D. zuckte die Schultern. "Ach, warum nicht?"

"Nun, eine gewisse Tragik ist hierin nicht zu verleugnen", sagte R. "Aber nein." Als wollte er den Gedanken wegwischen, wedelte er kurz mit der Rechten vor seinem Gesicht herum.

"Als Poet dürft Ihr Euch natürlich mehr erlauben!", sagte D. "Das Herz ist freilich physisch gut geschützt. Man müßte das Sternum öffnen ..."

"Ich danke Euch für den Versuch, mich aufzuheitern, doch bin ich, wie ich sagte, der Detailtreue verpflichtet, ich schreibe ja keine Mär! Doch danke ich Euch für die grundlegende Beschreibung bis hierhin. Eventuell ist dies bereits ausreichend. Ich fürchte fast, ginge ich mehr ins Detail, nun ... nicht jeder hat einen festen Magen. Und ich will auf keinen Fall, dass meine Leserinnen und Leser meinen Roman zum Speien finden!" Über diese letzte Bemerkung seiner selbst musste er nun herzlich lachen.

D. stimmte ins Lachen ein. "Oder während der Lektüre ohnmächtig werden!"

R. (lachend): "Eventuell würde dies die Auflage steigern."

D.: "Wo sind Eure Romane denn zu erwerben? Und unter welchem Namen? Ihr werdet wohl kaum unter dem Namen 'von Eberbach' veröffentlichen, oder?"

R. räusperte sich und hörte auf zu lachen: "Nein", er errötete leicht, das mochte aber auch dem Schein der Kerzen geschuldet sein, "ich nenne mich 'Rahjaehr'. Und bislang schreibe ich meine Werke noch höchstselbst ab.
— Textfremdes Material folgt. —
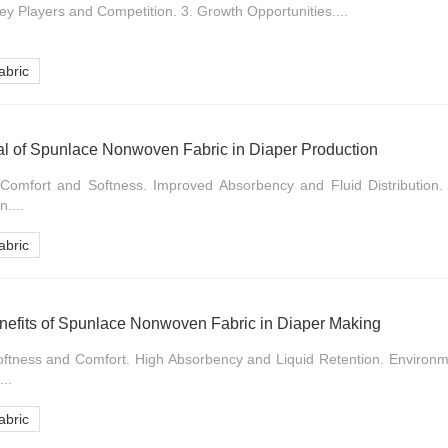
ey Players and Competition. 3. Growth Opportunities....
bric
al of Spunlace Nonwoven Fabric in Diaper Production
 Comfort and Softness. Improved Absorbency and Fluid Distribution
....
bric
nefits of Spunlace Nonwoven Fabric in Diaper Making
Softness and Comfort. High Absorbency and Liquid Retention. Environm
..
bric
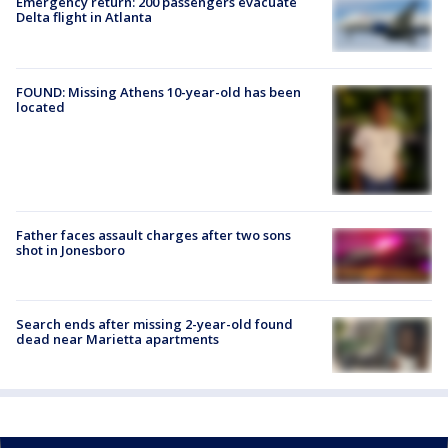
Emergency return: 200 passengers evacuate
Delta flight in Atlanta
FOUND: Missing Athens 10-year-old has been
located
Father faces assault charges after two sons
shot in Jonesboro
Search ends after missing 2-year-old found
dead near Marietta apartments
Ich arbeite, wenn man so möchte, auf Bestellung. Sollten größere Stückzahlen gewünscht sein, habe ich einen Schreiberling an der Hand, der mir zur selbigen geht. Mein Schaffen steckt noch in den Kinderschuhen, Ihr versteht", endete er verlegen.

D. (lächelnd): "Dann bitte ich Euch um eine Abschrift Eures neusten Werkes, sobald Euch das möglich ist!"

Als er dies hörte, blitzten Rondriks Augen vor Freude auf und er lächelte wieder breit. "Mit großer Freude!", antwortete er.

D. hob das Weinglas: "Rahja zur Ehr', Junger Herr Rahjaehr!"